Keywords: Fat embolism, Cortical blindness, Bone fractures
Introduction
Fat embolism syndrome (FES) is a life-threatening systemic manifestation of fat embolization into circulation characterized by Bergman’s classic triad of dyspnea, petechiae and mental confusion.1 While fat embolization occurs in almost 67% of patients sustaining trauma, it has been found that only 2%–5% of these patients present with clinical manifestations of FES.2,3 The incidence further drops to 0.05%–3% those with isolated long bone fractures.4
Respiratory symptoms usually precede cerebral and cutaneous manifestations. Visual symptoms occur in 50% of FES patients and are most commonly due to fat embolism retinopathy,2,4 which is a much later occurrence in the disease process. Cortical blindness is rarely reported as the cause of visual symptoms in FES and no previous literature describes the same in context of an isolated tibia fracture. We report a young male with an isolated tibia shaft fracture who developed cortical blindness as an initial symptom prior to respiratory manifestations.
Case report
A 20-year-old gentleman was brought to the emergency with history of being involved in a road traffic accident and was diagnosed to have an isolated closed mid-shaft tibia fracture of the right leg which was promptly splinted in a long-leg plaster of Paris slab. The patient was hemodynamically stable and a thorough clinical evaluation ruled out any head injury. As per hospital protocol, the patient was admitted to plan for operative intervention and a routine panel of preoperative blood investigations were done, all of which were found to be within normal limits.

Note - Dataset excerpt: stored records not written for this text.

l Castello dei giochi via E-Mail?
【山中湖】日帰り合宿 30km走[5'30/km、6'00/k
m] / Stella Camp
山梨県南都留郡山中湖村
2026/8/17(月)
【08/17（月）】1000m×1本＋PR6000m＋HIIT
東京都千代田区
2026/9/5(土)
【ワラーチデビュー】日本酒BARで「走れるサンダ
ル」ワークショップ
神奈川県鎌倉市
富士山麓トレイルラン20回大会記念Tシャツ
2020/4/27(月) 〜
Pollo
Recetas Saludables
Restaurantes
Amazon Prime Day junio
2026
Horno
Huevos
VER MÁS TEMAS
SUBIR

The following morning, the patient developed sudden onset diminution of vision in both eyes with only perception of light being present. An emergency ophthalmology consultation was sought and the patient underwent fundus examination which ruled out the possibility of fat embolism retinopathy as the retina showed no remarkable findings. He was otherwise alert and able to follow commands and the lack of other symptoms or clinical manifestations (tachypnea, tachycardia, petechiae) did not correspond with the diagnosis of FES.
Within 20 min of the onset of visual symptoms, the patient developed confusion and altered sensorium, with a sudden drop in Glassgow coma scale from 15 to 6 followed by generalized tonic-clonic seizures and bradycardia. He was shifted to the intensive care unit, intubated and given intravenous anti-epileptics, prophylactic antibiotics and subcutaneous enoxaparin. Arterial blood gas analysis at this point showed features of type 1 respiratory failure with a pH of 7.47, PaO2 of 54 mmHg and PaCO2 of 30 mmHg. Repeat haemoglobin showed a drop from 143 g/L to 118 g/L which continued to fall serially and stabilized at 102 g/L. Total counts were marginally raised to 12300/cumm and platelet counts dropped to 127000/cumm which eventually normalized. His urine did not contain fat globules, fibrin degradation products were positive (>200 ng/mL) and whole blood D dimer was elevated to 2480 ng/mL.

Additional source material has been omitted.